Работать и учиться! Да, брат. Чего там скрываться, будем самим собою, будем завоевывать свою долю. Работать и учиться! Не хочу фальшивить: если полюбил, дал слово, она моя и перед богом и перед людьми. Мы сами творим жизнь, так стыдно нам сваливать, если что не так, вину на ненормальности нынешнего социального порядка.
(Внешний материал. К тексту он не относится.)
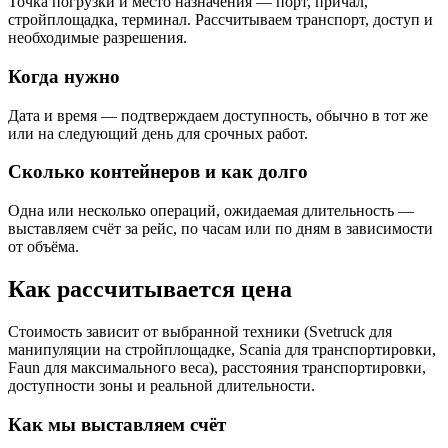
Точка погрузки и место назначения — порт, причал,
стройплощадка, терминал. Рассчитываем транспорт, доступ и
необходимые разрешения.
Когда нужно
Дата и время — подтверждаем доступность, обычно в тот же
или на следующий день для срочных работ.
Сколько контейнеров и как долго
Одна или несколько операций, ожидаемая длительность —
выставляем счёт за рейс, по часам или по дням в зависимости
от объёма.
Как рассчитывается цена
Стоимость зависит от выбранной техники (Svetruck для
манипуляции на стройплощадке, Scania для транспортировки,
Faun для максимального веса), расстояния транспортировки,
доступности зоны и реальной длительности.
Как мы выставляем счёт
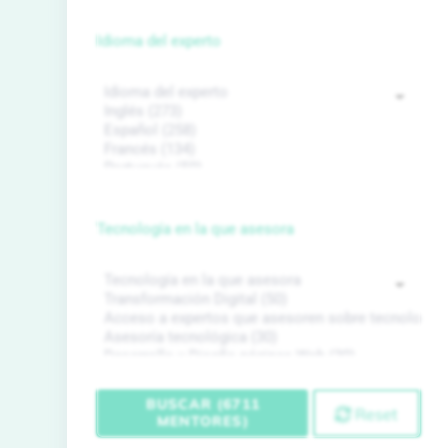
Idioma del experto
Tecnología en la que asesora
BUSCAR (6711
Reset
MENTORES)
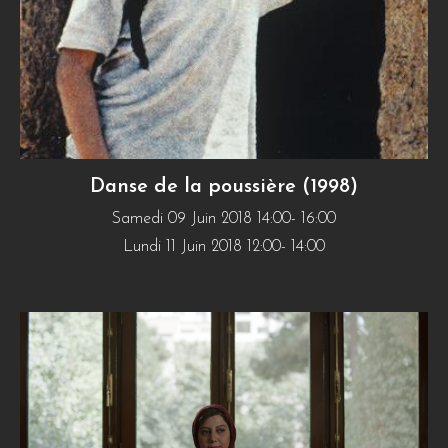
Danse de la poussière (1998)
Samedi 09 Juin 2018 14:00- 16:00
Lundi 11 Juin 2018 12:00- 14:00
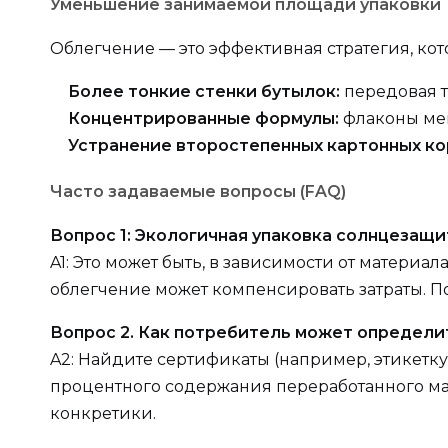
Уменьшение занимаемой площади упаковки
Облегчение — это эффективная стратегия, ко
Более тонкие стенки бутылок:
передовая т
Концентрированные формулы:
флаконы мен
Устранение второстепенных картонных ко
Часто задаваемые вопросы (FAQ)
Вопрос 1: Экологичная упаковка солнцезащ
A1: Это может быть, в зависимости от материал
облегчение может компенсировать затраты. П
Вопрос 2. Как потребитель может определи
A2: Найдите сертификаты (например, этикетку 
процентного содержания переработанного мат
конкретики.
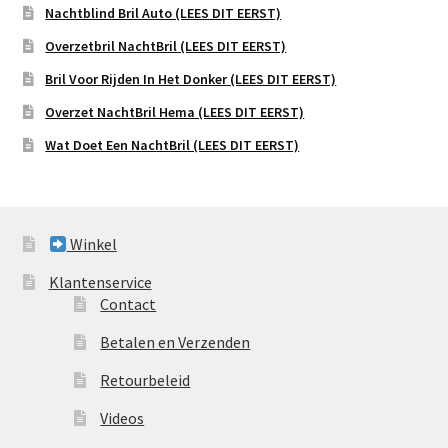
Nachtblind Bril Auto (LEES DIT EERST)
Overzetbril NachtBril (LEES DIT EERST)
Bril Voor Rijden In Het Donker (LEES DIT EERST)
Overzet NachtBril Hema (LEES DIT EERST)
Wat Doet Een NachtBril (LEES DIT EERST)
Winkel
Klantenservice
Contact
Betalen en Verzenden
Retourbeleid
Videos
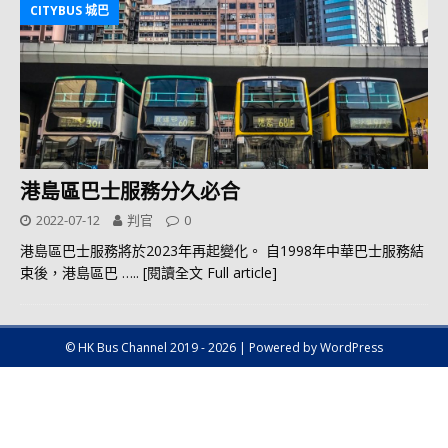
CITYBUS 城巴
港島區巴士服務分久必合
2022-07-12
判官
0
港島區巴士服務將於2023年再起變化。 自1998年中華巴士服務結
束後，港島區巴
….. [閱讀全文 Full article]
© HK Bus Channel 2019 - 2026 | Powered by WordPress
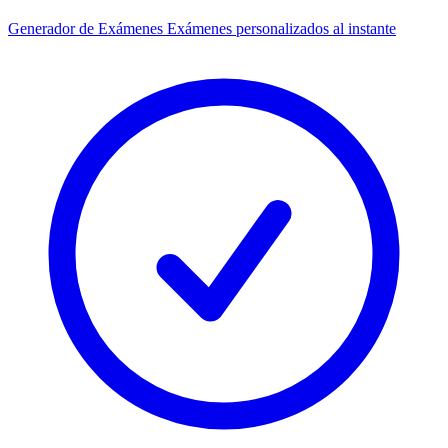
Generador de Exámenes
Exámenes personalizados al instante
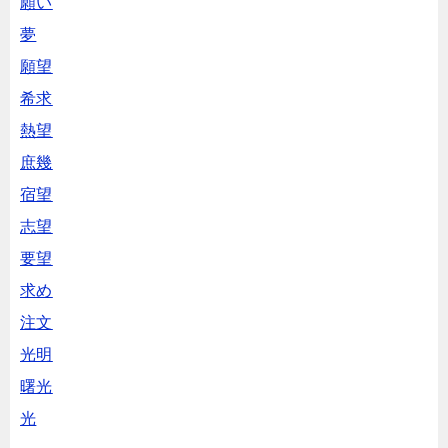
願い
夢
願望
希求
熱望
庶幾
宿望
志望
要望
求め
注文
光明
曙光
光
Ну, прощай, насмешливый Максим! Но не смейся и быстрее ответь мне, как ты смотришь на такие дела. Ответ от тебя буду ждать с большим нетерпением. А то я тут один, совсем один на свете. Так будь же здоров и не забывай про своего смешного
Лявона Задуму.
Пансион спит, все спят. Только он сидит и пишет... Нельзя сказать, чтобы так уж хорошо подготовился он и к завтрашним занятиям. Но он чувствовал большое моральное удовлетворение ото всего пережитого, передуманного. Чтобы не обидеть и родителей, он решил, прежде чем ложиться спать, написать сегодня же и им, и такое же хорошее письмо, как Лёксочке и милому товарищу.
12 января 1910-го года.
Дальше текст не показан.